[53] Timæus.

[54] The Odyssey.

Isn't it a striking thing how the big sea that can look so fierce takes such tender care of the little coral people? And what extraordinary folks these coral people are! Any good article about them will tell you worlds of interesting things. For instance, you will find the people of whole villages living together with only one backbone. I mean not one backbone apiece but one backbone among them all!

And they have the queerest way with their stomachs, a kind of co-operative digestion, of co-operative housekeeping. (Your mother will be particularly interested in this because it shows the "community kitchen" idea has been thoroughly tried out and it works! If you don't know about "community kitchens" among human housekeepers ask mother to tell you, and then you tell her what you found out about these strange little housekeepers of the sea.)

CHAPTER XI

(NOVEMBER)

It is a noble thing for men ... to make the face of a wall look infinite, and its edge against the sky like an horizon; or even if less than this be reached, it is still delightful to mark the play of passing light on its broad surface, and to see by how many artifices and gradations of tinting and shadow, time and storm will set their wild signatures upon it.

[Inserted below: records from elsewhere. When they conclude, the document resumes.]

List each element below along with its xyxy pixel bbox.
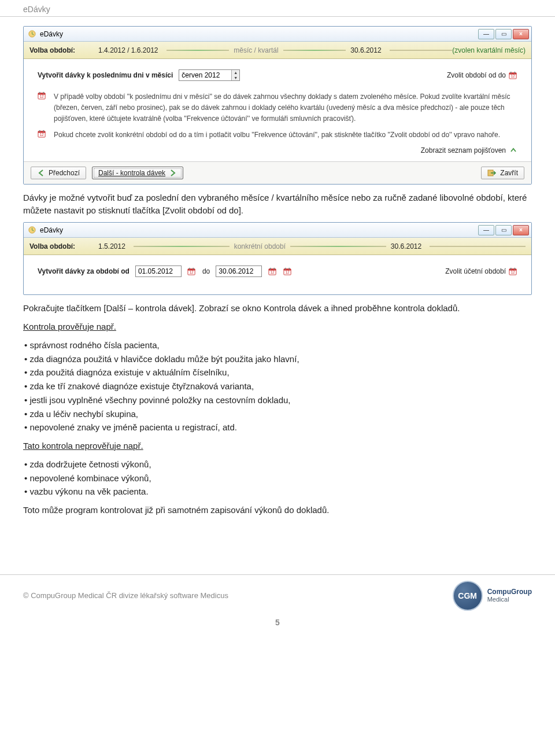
period-bar: Volba období: 1.4.2012 / 1.6.2012 měsíc … xyxy=(24,42,531,59)
arrow-right-icon xyxy=(169,169,177,177)
close-button[interactable]: × xyxy=(513,29,529,39)
minimize-button[interactable]: — xyxy=(478,29,494,39)
list-item: zda použitá diagnóza existuje v aktuální… xyxy=(24,366,532,379)
calendar-icon xyxy=(508,267,517,276)
create-label: Vytvořit dávky k poslednímu dni v měsíci xyxy=(38,71,173,79)
date-to-input[interactable] xyxy=(216,265,262,277)
cgm-badge-icon: CGM xyxy=(453,581,483,611)
close-dialog-button[interactable]: Zavřít xyxy=(481,167,524,179)
app-icon xyxy=(27,29,36,39)
footer-copyright: © CompuGroup Medical ČR divize lékařský … xyxy=(23,591,228,600)
page-header-title: eDávky xyxy=(23,5,50,14)
list-item: zda u léčiv nechybí skupina, xyxy=(24,408,532,421)
doc-paragraph-2: Pokračujte tlačítkem [Další – kontrola d… xyxy=(23,302,532,315)
period-to: 30.6.2012 xyxy=(350,46,381,54)
calendar-icon xyxy=(38,130,48,142)
month-input[interactable] xyxy=(179,70,231,80)
maximize-button[interactable]: ▭ xyxy=(495,225,512,235)
period-from: 1.5.2012 xyxy=(98,242,125,250)
button-bar: Předchozí Další - kontrola dávek Zavřít xyxy=(24,161,531,184)
cgm-logo: CGM CompuGroupMedical xyxy=(453,581,532,611)
maximize-button[interactable]: ▭ xyxy=(495,29,512,39)
page-footer: © CompuGroup Medical ČR divize lékařský … xyxy=(0,574,555,615)
window-title: eDávky xyxy=(40,30,63,38)
list-item: zda dodržujete četnosti výkonů, xyxy=(24,458,532,471)
spin-down[interactable]: ▼ xyxy=(232,75,239,80)
list-item: jestli jsou vyplněné všechny povinné pol… xyxy=(24,394,532,407)
close-button[interactable]: × xyxy=(513,225,529,235)
list-item: zda diagnóza použitá v hlavičce dokladu … xyxy=(24,353,532,366)
period-to: 30.6.2012 xyxy=(391,242,421,250)
info-paragraph-1: V případě volby období ''k poslednímu dn… xyxy=(38,91,517,125)
period-bar: Volba období: 1.5.2012 konkrétní období … xyxy=(24,238,531,255)
window-title: eDávky xyxy=(40,226,63,234)
list-item: nepovolené kombinace výkonů, xyxy=(24,472,532,485)
calendar-icon xyxy=(38,91,48,125)
titlebar: eDávky — ▭ × xyxy=(24,223,531,238)
list2-heading: Tato kontrola neprověřuje např. xyxy=(23,440,532,452)
list-item: správnost rodného čísla pacienta, xyxy=(24,339,532,352)
calendar-icon[interactable] xyxy=(187,267,197,276)
prev-button[interactable]: Předchozí xyxy=(31,167,86,179)
titlebar: eDávky — ▭ × xyxy=(24,27,531,42)
app-icon xyxy=(27,226,36,235)
edavky-window-2: eDávky — ▭ × Volba období: 1.5.2012 konk… xyxy=(23,222,532,295)
spin-up[interactable]: ▲ xyxy=(232,70,239,75)
calendar-icon[interactable] xyxy=(268,267,277,276)
chevron-up-icon xyxy=(509,146,517,154)
period-type: měsíc / kvartál xyxy=(234,46,278,54)
list-item: zda ke tří znakové diagnóze existuje čty… xyxy=(24,380,532,393)
edavky-window-1: eDávky — ▭ × Volba období: 1.4.2012 / 1.… xyxy=(23,26,532,185)
exit-icon xyxy=(487,169,497,177)
create-range-label: Vytvořit dávky za období od xyxy=(38,267,130,275)
period-type: konkrétní období xyxy=(234,242,286,250)
show-insurers-link[interactable]: Zobrazit seznam pojišťoven xyxy=(38,146,517,154)
page-header: eDávky xyxy=(0,0,555,17)
calendar-icon xyxy=(508,71,517,80)
list-item: vazbu výkonu na věk pacienta. xyxy=(24,485,532,498)
info-paragraph-2: Pokud chcete zvolit konkrétní období od … xyxy=(38,130,517,142)
choose-range-link[interactable]: Zvolit období od do xyxy=(447,71,517,80)
choose-accounting-period-link[interactable]: Zvolit účetní období xyxy=(445,267,517,276)
cgm-logo-text: CompuGroupMedical xyxy=(487,588,532,603)
period-bar-label: Volba období: xyxy=(29,242,75,250)
month-spinner[interactable]: ▲▼ xyxy=(179,69,240,81)
period-bar-label: Volba období: xyxy=(29,46,75,54)
minimize-button[interactable]: — xyxy=(478,225,494,235)
date-to-label: do xyxy=(202,267,210,275)
check-list-2: zda dodržujete četnosti výkonů,nepovolen… xyxy=(23,458,532,498)
calendar-icon[interactable] xyxy=(283,267,292,276)
period-from: 1.4.2012 / 1.6.2012 xyxy=(98,46,158,54)
date-from-input[interactable] xyxy=(135,265,182,277)
next-button[interactable]: Další - kontrola dávek xyxy=(92,167,183,179)
list-item: nepovolené znaky ve jméně pacienta u reg… xyxy=(24,421,532,434)
check-list-1: správnost rodného čísla pacienta,zda dia… xyxy=(23,339,532,434)
doc-paragraph-1: Dávky je možné vytvořit buď za poslední … xyxy=(23,191,532,217)
arrow-left-icon xyxy=(37,169,45,177)
doc-paragraph-3: Toto může program kontrolovat již při sa… xyxy=(23,504,532,517)
list1-heading: Kontrola prověřuje např. xyxy=(23,320,532,333)
page-number: 5 xyxy=(0,618,555,627)
period-note: (zvolen kvartální měsíc) xyxy=(452,46,526,54)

Ruskin: The Seven Lamps of Architecture.

THE HANDWRITING ON THE WALLS

One of the most interesting things in this whole wonderful story of the life history of the world is how men were first able to read it at all. For we know they didn't find it written out in plain print as we have it now. Neither was it told in any one language so that getting hold of the thread of the story they could unravel it all, as other learned men did the picture writing of the Egyptians and the wedge-shaped marks on Assyrian bricks.